Un film de François Ozon avec Valeria Bruni-Tedeschi, Stéphane Freiss, Géraldine Pailhas, Françoise Fabian et Michael Lonsdale.

Sortie le 01 septembre 2004.

 

 

 

Crédits photographiques : Mars Distribution.

Cinq moments de la vie d'un couple d'aujourd'hui.

L'AVIS DE LA REDACTION

1°)AVIS : CONTRE

Un homme et deux femmes…  

Se prenant toujours pour l’Antonioni français, le pathétique et malheureusement prolifique François Ozon a décidé de nous parler du couple. Mais le propos du cinéaste est tellement original et nuancé qu’on est plus proche d’un Lelouch des mauvais jours que de l’Avventura. Pour palier le vide et la fadeur qui parcourent tout son film, le nouveau petit génie du cinéma français a recours au concept pour souligner au spectateur égaré qu’il est bel et bien devant ce qu’on appelle communément un film d’auteur.
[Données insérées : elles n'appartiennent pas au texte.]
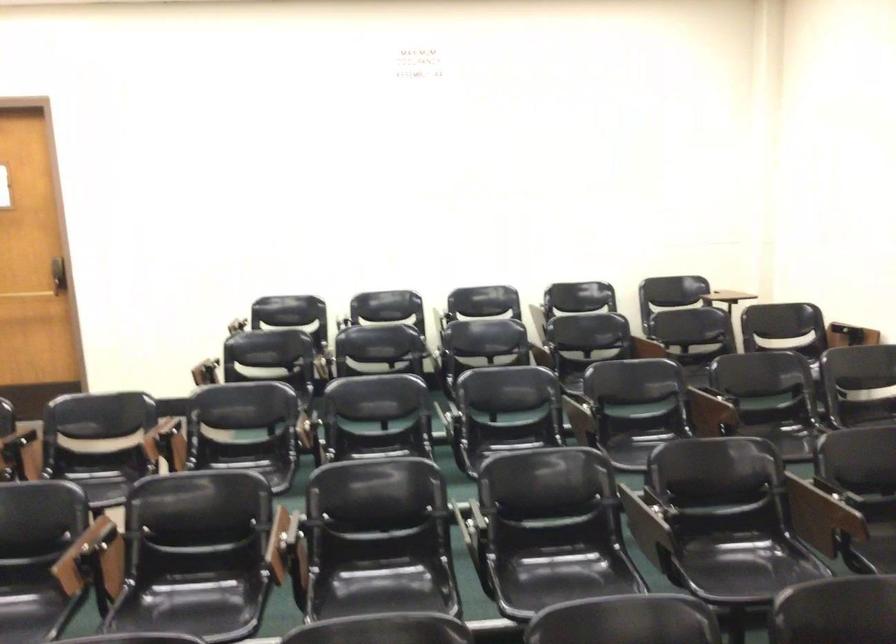 The width and height of the screenshot is (896, 644). I want to click on door handle, so click(x=58, y=275). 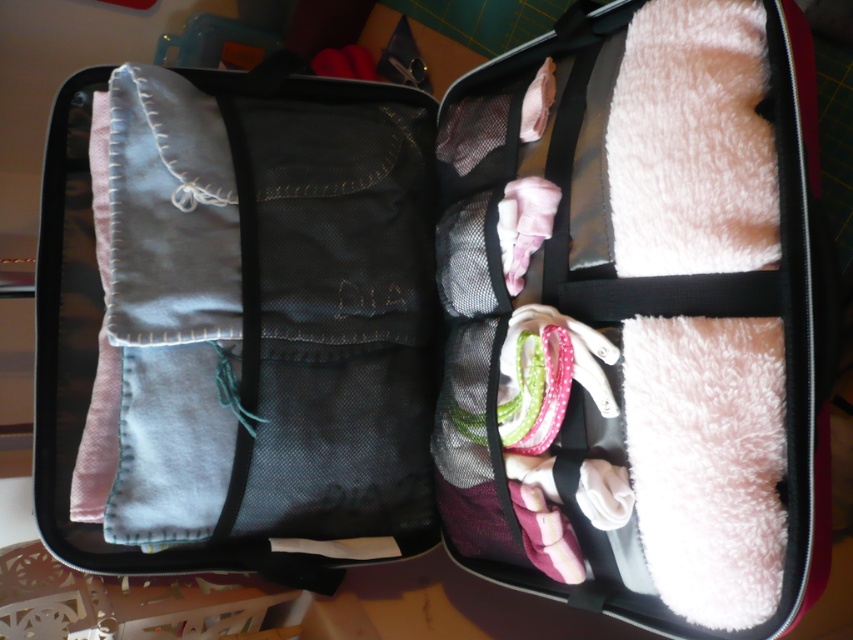 Between white fluffy towel at upper right and denim fabric pants at left, which one appears on the right side from the viewer's perspective?

From the viewer's perspective, white fluffy towel at upper right appears more on the right side.

Does white fluffy towel at upper right have a lesser width compared to denim fabric pants at left?

Yes, white fluffy towel at upper right is thinner than denim fabric pants at left.

This screenshot has height=640, width=853. What do you see at coordinates (633, 321) in the screenshot?
I see `white fluffy towel at upper right` at bounding box center [633, 321].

Soit cinq moments de la vie d’un couple, Marion et Gilles (Valéria Bruni-Tedeschi et Stéphane Freiss, tous les deux magnifiques), de la rencontre à la rupture. Mais comme nous sommes devant un film d’auteur et que par conséquent Ozon est un cinéaste intelligent, il use d’un procédé qui a, il y a deux ans, donné naissance à une autre daube cinématographique : Irréversible de Gaspard Noé.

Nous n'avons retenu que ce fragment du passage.